What should happen next?
If it’s the Government’s position that they have calculated the amounts owed correctly and this money is vital for children then the Government should pay it. Wipe the slate clean.
The £3.8bln in arrears should be immediately settled out of the DWP budget (the DWP had a budget of £6.5bln in 2016/17 and paid out over £173bln in benefit and pension payments). The Government should be made to satisfy a debt it alleges exists and has allowed to accumulate by virtue of their own incompetence.
We are extremely disappointed that once again, instead of addressing the issues with the Child Maintenance Service and underlying legislation, the Government is choosing to suggest measures that would not solve the problems but instead implement measures that are likely to create new ones.
We have said many times that wholesale reform is the only way to fix the issues. This MUST start with the legislation. The issues that afflict the CMS have existed since 1993 and are grounded in flawed assumptions and logic in the 1991 Child Support Act and subsequent amendments and legislation.

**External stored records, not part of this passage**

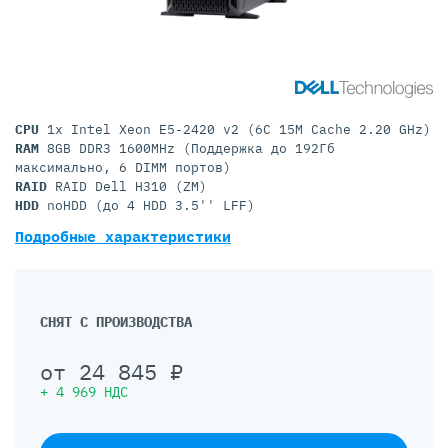
CPU
1x Intel Xeon E5-2420 v2 (6C 15M Cache 2.20 GHz)
RAM
8GB DDR3 1600MHz (Поддержка до 192Гб
максимально, 6 DIMM портов)
RAID
RAID Dell H310 (ZM)
HDD
noHDD (до 4 HDD 3.5'' LFF)
Подробные характеристики
СНЯТ С ПРОИЗВОДСТВА
от
24 845
₽
+
4 969
НДС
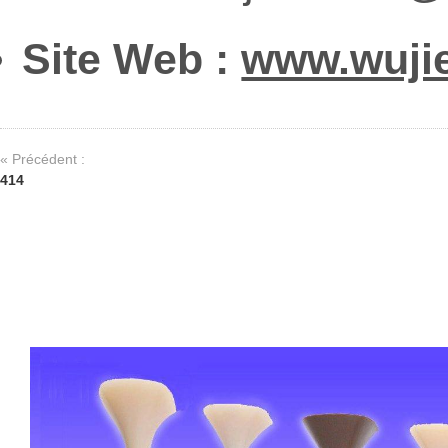
Site Web :
www.wuji
« Précédent :
414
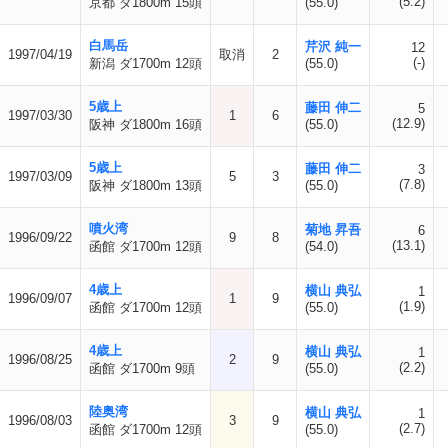
(5.2)
京都 ダ1800m 15頭
(55.0)
白馬岳
芹沢 純一
12
1997/04/19
取消
2
(-)
新潟 ダ1700m 12頭
(55.0)
5歳上
藤田 伸二
5
1997/03/30
1
6
(12.9)
阪神 ダ1800m 16頭
(55.0)
5歳上
藤田 伸二
3
1997/03/09
5
3
(7.8)
阪神 ダ1800m 13頭
(55.0)
噴火湾
菊地 昇吾
6
1996/09/22
9
8
(13.1)
函館 ダ1700m 12頭
(54.0)
4歳上
横山 典弘
1
1996/09/07
1
9
(1.9)
函館 ダ1700m 12頭
(55.0)
4歳上
横山 典弘
1
1996/08/25
2
9
(2.2)
函館 ダ1700m 9頭
(55.0)
陸奥湾
横山 典弘
1
1996/08/03
3
9
(2.7)
函館 ダ1700m 12頭
(55.0)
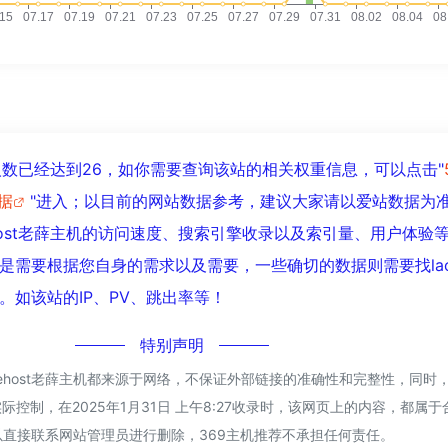
机浏览人数已经达到26，如你需要查询该站的相关权重信息，可以点击"
数据
"进入；以目前的网站数据参考，建议大家请以爱站数据为
ehost老薛主机的访问速度、搜索引擎收录以及索引量、用户体验
需要根据您自身的需求以及需要，一些确切的数据则需要找laoxu
。如该站的IP、PV、跳出率等！
特别声明
xuehost老薛主机都来源于网络，不保证外部链接的准确性和完整性，同时
际控制，在2025年1月31日 上午8:27收录时，该网页上的内容，都属
直接联系网站管理员进行删除，369主机推荐不承担任何责任。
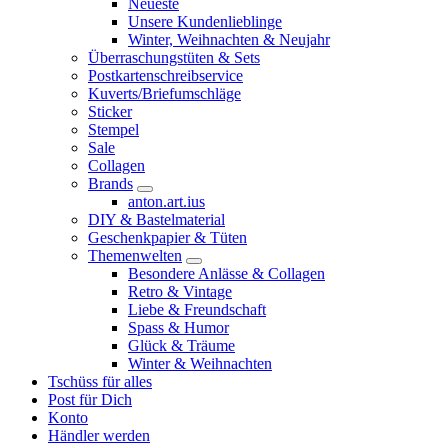
Neueste
Unsere Kundenlieblinge
Winter, Weihnachten & Neujahr
Überraschungstüten & Sets
Postkartenschreibservice
Kuverts/Briefumschläge
Sticker
Stempel
Sale
Collagen
Brands
anton.art.ius
DIY & Bastelmaterial
Geschenkpapier & Tüten
Themenwelten
Besondere Anlässe & Collagen
Retro & Vintage
Liebe & Freundschaft
Spass & Humor
Glück & Träume
Winter & Weihnachten
Tschüss für alles
Post für Dich
Konto
Händler werden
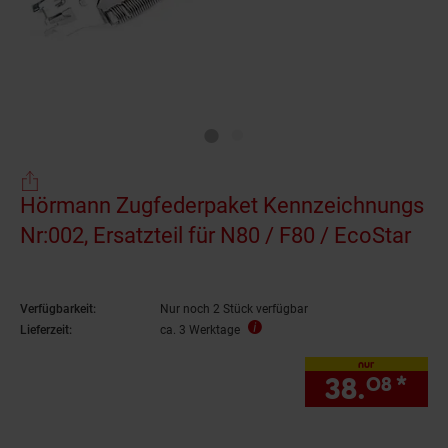
Hörmann Zugfederpaket Kennzeichnungs
Nr:002, Ersatzteil für N80 / F80 / EcoStar
Verfügbarkeit:
Nur noch 2 Stück verfügbar
Lieferzeit:
ca. 3 Werktage
nur
38.
*
nur
08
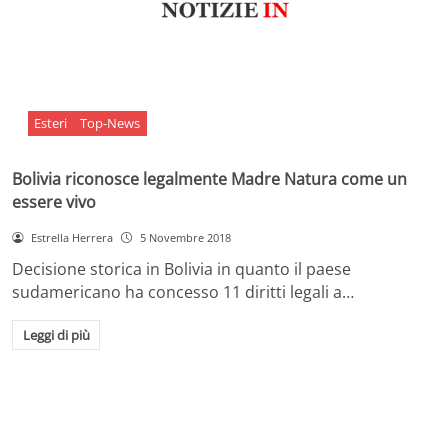
Esteri
Top-News
Bolivia riconosce legalmente Madre Natura come un
essere vivo
Estrella Herrera
5 Novembre 2018
Decisione storica in Bolivia in quanto il paese
sudamericano ha concesso 11 diritti legali a…
Leggi di più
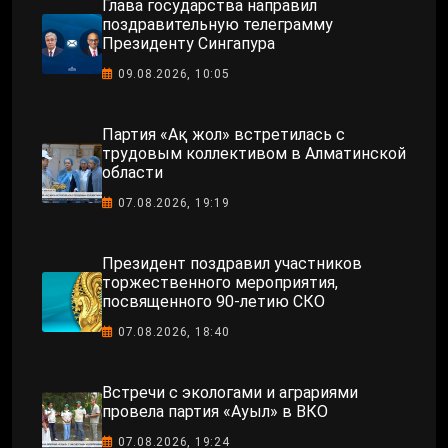
Глава государства направил
поздравительную телеграмму
Президенту Сингапура
09.08.2026, 10:05
Партия «Ақ жол» встретилась с
трудовым коллективом в Алматинской
области
07.08.2026, 19:19
Президент поздравил участников
торжественного мероприятия,
посвященного 90-летию СКО
07.08.2026, 18:40
Встречи с экологами и аграриями
провела партия «Ауыл» в ВКО
07.08.2026, 19:24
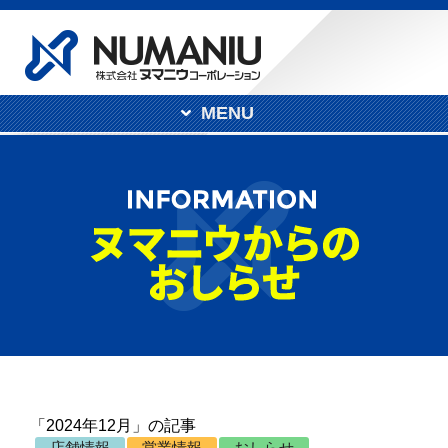
MENU
「2024年12月」の記事
店舗情報
営業情報
おしらせ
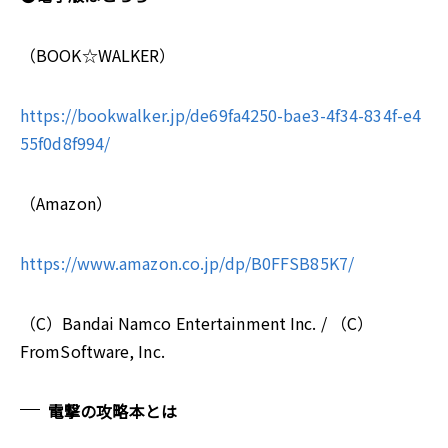
（BOOK☆WALKER）
https://bookwalker.jp/de69fa4250-bae3-4f34-834f-e4
55f0d8f994/
（Amazon）
https://www.amazon.co.jp/dp/B0FFSB85K7/
（C）Bandai Namco Entertainment Inc. / （C）
FromSoftware, Inc.
電撃の攻略本とは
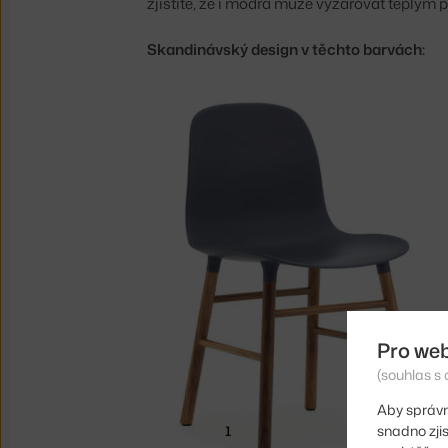
zjistíte, že i modrá může vyzařovat teplým 
Skandinávský design v těchto barvách:
Pro we
(souhlas s 
Aby správn
snadno zji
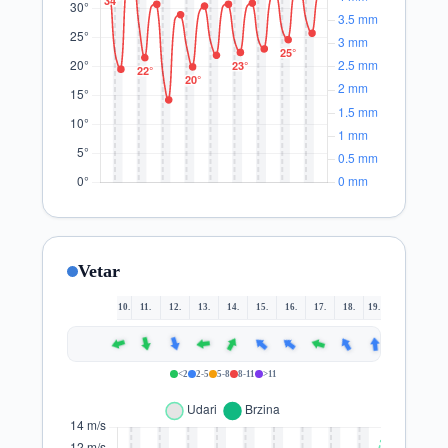
Vetar
10.
11.
12.
13.
14.
15.
16.
17.
18.
19.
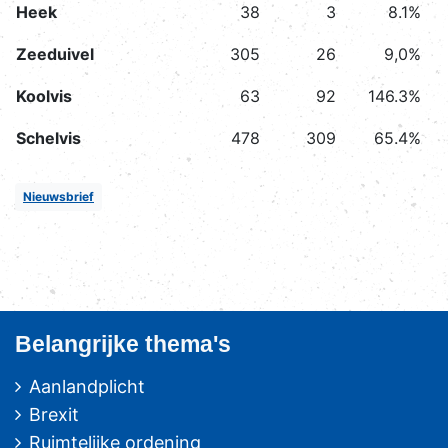
Heek
38
3
8.1%
Zeeduivel
305
26
9,0%
Koolvis
63
92
146.3%
Schelvis
478
309
65.4%
Nieuwsbrief
Belangrijke thema's
Aanlandplicht
Brexit
Ruimtelijke ordening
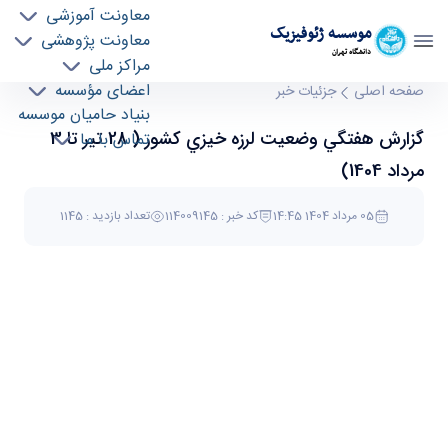
معاونت آموزشی
موسسه ژئوفيزيک
معاونت پژوهشی
دانشگاه تهران
مراکز ملی
گزارش هفتگي وضعيت لرزه خيزي كشور ( 28 تير تا
اعضای مؤسسه
صفحه اصلی
جزئیات خبر
بنیاد حامیان موسسه
3 مرداد 1404) - موسسه ژئو فیزیک geophysics
گزارش هفتگي وضعيت لرزه خيزي كشور ( 28 تير تا 3
تماس با ما
مرداد 1404)
05 مرداد 1404 14:45
کد خبر : 114009145
تعداد بازدید : 1145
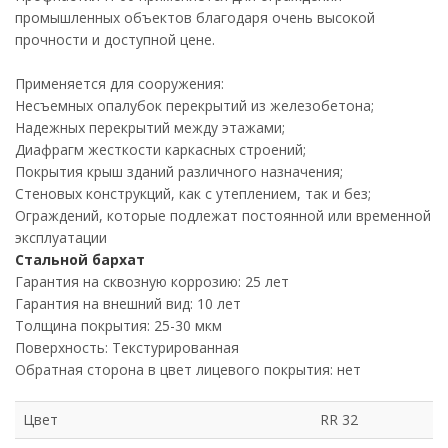
промышленных объектов благодаря очень высокой
прочности и доступной цене.
Применяется для сооружения:
Несъемных опалубок перекрытий из железобетона;
Надежных перекрытий между этажами;
Диафрагм жесткости каркасных строений;
Покрытия крыш зданий различного назначения;
Стеновых конструкций, как с утеплением, так и без;
Ограждений, которые подлежат постоянной или временной
эксплуатации
Стальной бархат
Гарантия на сквозную коррозию: 25 лет
Гарантия на внешний вид: 10 лет
Толщина покрытия: 25-30 мкм
Поверхность: Текстурированная
Обратная сторона в цвет лицевого покрытия: нет
Цвет
RR 32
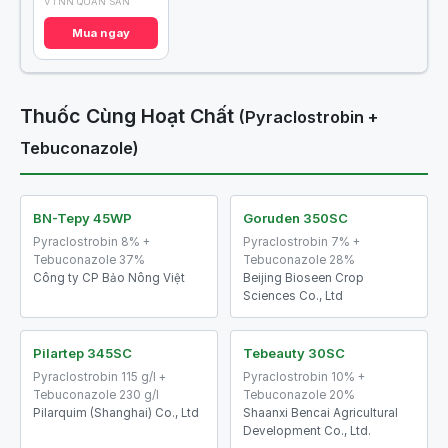
VTNN QUÂN SAN
Mua ngay
Thuốc Cùng Hoạt Chất
(Pyraclostrobin +
Tebuconazole)
BN-Tepy 45WP
Goruden 350SC
Pyraclostrobin 8% +
Pyraclostrobin 7% +
Tebuconazole 37%
Tebuconazole 28%
Công ty CP Bảo Nông Việt
Beijing Bioseen Crop
Sciences Co., Ltd
Pilartep 345SC
Tebeauty 30SC
Pyraclostrobin 115 g/l +
Pyraclostrobin 10% +
Tebuconazole 230 g/l
Tebuconazole 20%
Pilarquim (Shanghai) Co., Ltd
Shaanxi Bencai Agricultural
Development Co., Ltd.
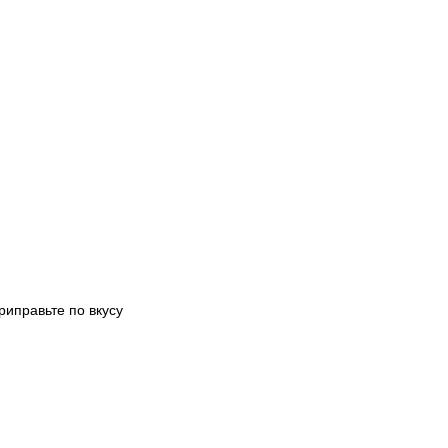
риправьте по вкусу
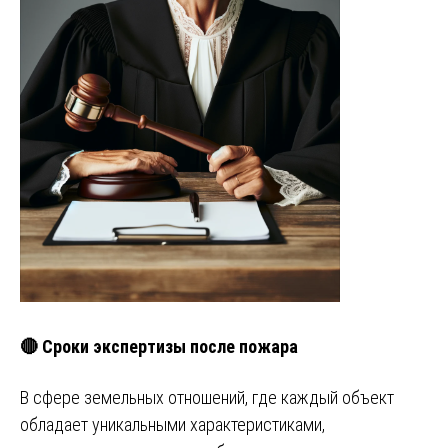
🔴 Сроки экспертизы после пожара
В сфере земельных отношений, где каждый объект
обладает уникальными характеристиками,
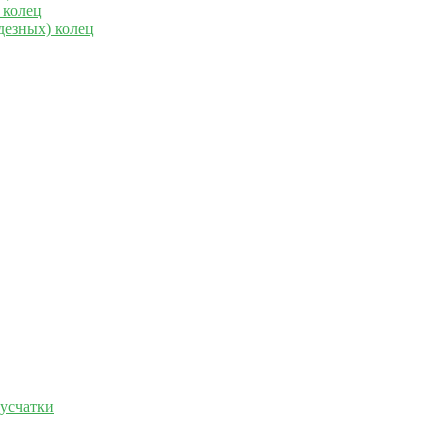
 колец
дезных) колец
русчатки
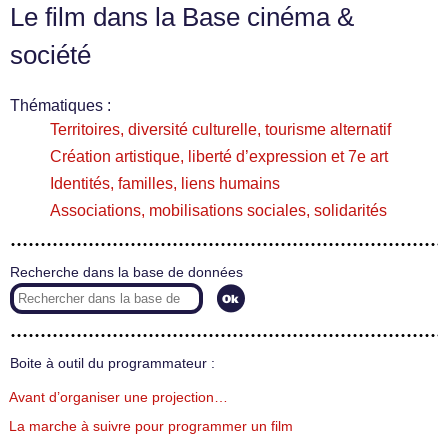
Le film dans la Base cinéma &
société
Thématiques :
Territoires, diversité culturelle, tourisme alternatif
Création artistique, liberté d’expression et 7e art
Identités, familles, liens humains
Associations, mobilisations sociales, solidarités
Recherche dans la base de données
Boite à outil du programmateur :
Avant d’organiser une projection…
La marche à suivre pour programmer un film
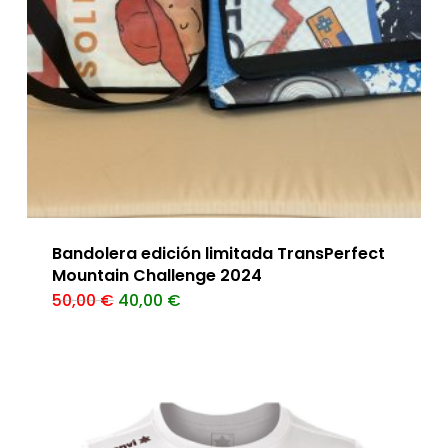
pueden
elegir
en
la
página
de
producto
Bandolera edición limitada TransPerfect
Mountain Challenge 2024
El
El
50,00
€
40,00
€
precio
precio
original
actual
era:
es:
50,00 €.
40,00 €.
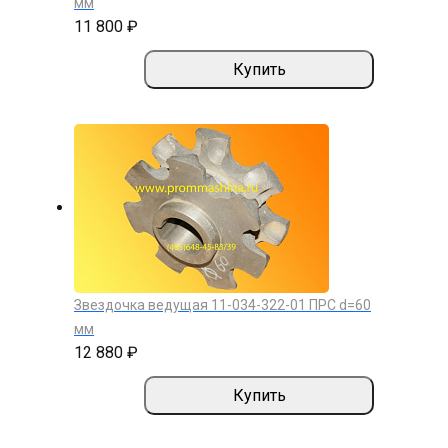
мм
11 800 ₽
Купить
Звездочка ведущая 11-034-322-01 ПРС d=60
мм
12 880 ₽
Купить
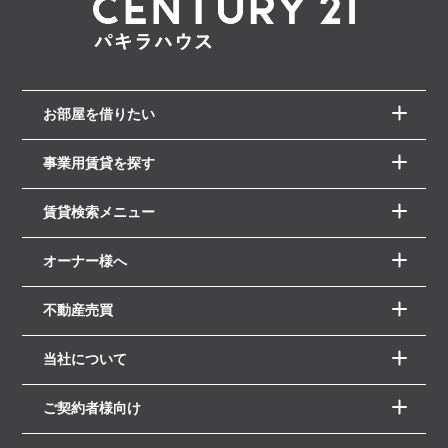
お部屋を借りたい
事業用賃貸を探す
賃貸検索メニュー
オーナー様へ
不動産売買
当社について
ご契約者様向け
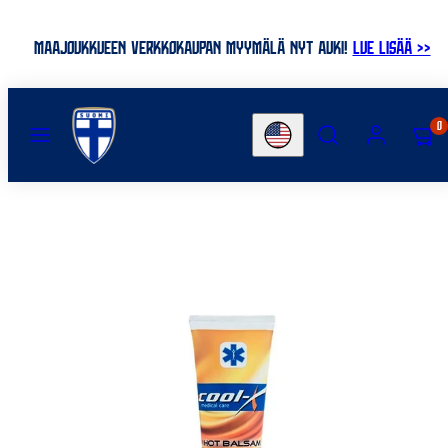
Skip
to
MAAJOUKKUEEN VERKKOKAUPAN MYYMÄLÄ NYT AUKI!
LUE LISÄÄ >>
content
MENU
SEARCH
ACCOUNT
VIEW
0
Country/region
MY
CART
(0)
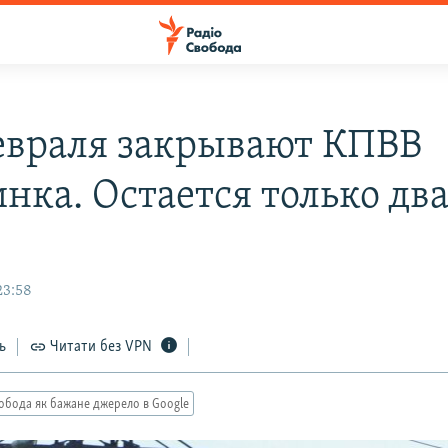
февраля закрывают КПВВ
нка. Остается только дв
23:58
ь
Читати без VPN
обода як бажане джерело в Google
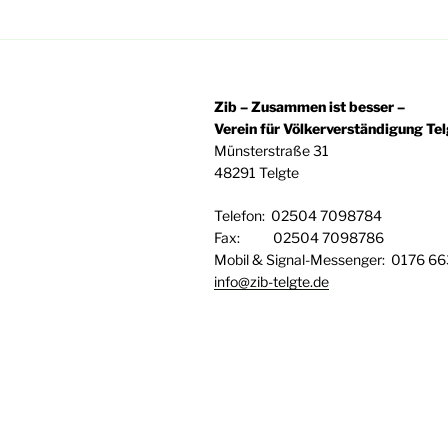
Zib – Zusammen ist besser –
Verein für Völkerverständigung Telg
Münsterstraße 31
48291 Telgte
Telefon: 02504 7098784
Fax: 02504 7098786
Mobil & Signal-Messenger: 0176 6
info@zib-telgte.de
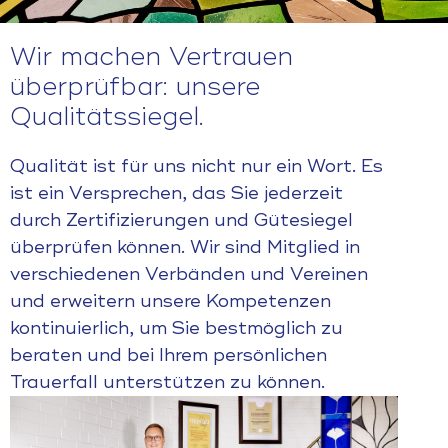
Wir machen Vertrauen
überprüfbar: unsere
Qualitätssiegel.
Qualität ist für uns nicht nur ein Wort. Es
ist ein Versprechen, das Sie jederzeit
durch Zertifizierungen und Gütesiegel
überprüfen können. Wir sind Mitglied in
verschiedenen Verbänden und Vereinen
und erweitern unsere Kompetenzen
kontinuierlich, um Sie bestmöglich zu
beraten und bei Ihrem persönlichen
Trauerfall unterstützen zu können.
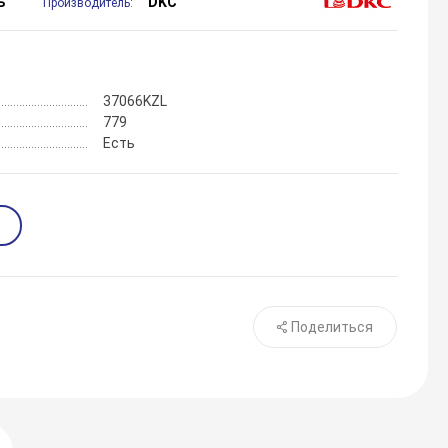
ь
DKC
Производитель:
37066KZL
779
Есть
Поделиться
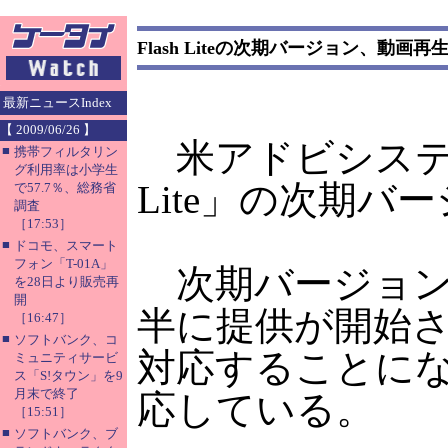
Flash Liteの次期バージョン、動画再
最新ニュースIndex
【 2009/06/26 】
米アドビシステム
■
携帯フィルタリン
グ利用率は小学生
Lite」の次期
で57.7％、総務省
調査
［17:53］
■
ドコモ、スマート
フォン「T-01A」
次期バージョンは「
を28日より販売再
開
半に提供が開始され
［16:47］
■
ソフトバンク、コ
対応することになる。な
ミュニティサービ
ス「S!タウン」を9
月末で終了
応している。
［15:51］
■
ソフトバンク、ブ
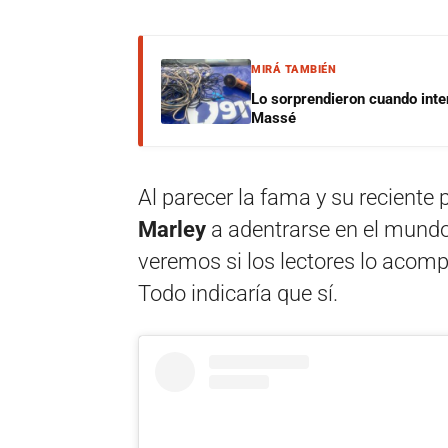
MIRÁ TAMBIÉN
Lo sorprendieron cuando inte
Massé
Al parecer la fama y su reciente
Marley
a adentrarse en el mundo d
veremos si los lectores lo aco
Todo indicaría que sí.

If the Government really wants to encourage parents to contribute fully and fairly then reform is needed across the spectrum of Family Law and Child Maintenance Legislation. Incentives to limit a parents’ involvement need to be immediately removed, proper account needs to be given to the costs associated with shared care of the children (with DWP Policies revised where appropriate) and the Maintenance legislation needs to be reformed in concert with the 1989 Children Act and Family Justice systems which are equally flawed and broken.
A question to consider:
Are the costs of a parent with 35% of the time really materially different to the parent with the balance? Housing, transport, food, clothing etc. All of these must be paid by both parents if they are involved in a a child’s life to the extent that would be of benefit to the child.
Even with the suggested amendments in the consultation, Child Maintenance would be relatively simple to legally avoid but we are not going to write a “how to” manual for this purpose at this time. We would rather that the system was complied with voluntarily as any fair and equitable system would be.
Proper incentives are needed; provided in the form of a benefit, (not a punishment) if the Government really wants to “support parents” or “encourage collaboration” for the sake of children.
The Government is approaching their perceived (manufactured?) problem from completely the wrong direction and until these simple lessons are learnt and (and the underlying issues) understood then issues with Child Maintenance Service look set to continue.
Caroline Dinenage, Julia Gault et al should all hang their heads in shame at this lazy attempt at addressing the problems they are too afraid to address properly.
In a Family Law system designed for combative parents there is no real allowance for the views of children and any understanding of how Family Law ultimately impacts on children most of all.
We speak for the children in Family Law so that, finally, the children have a voice.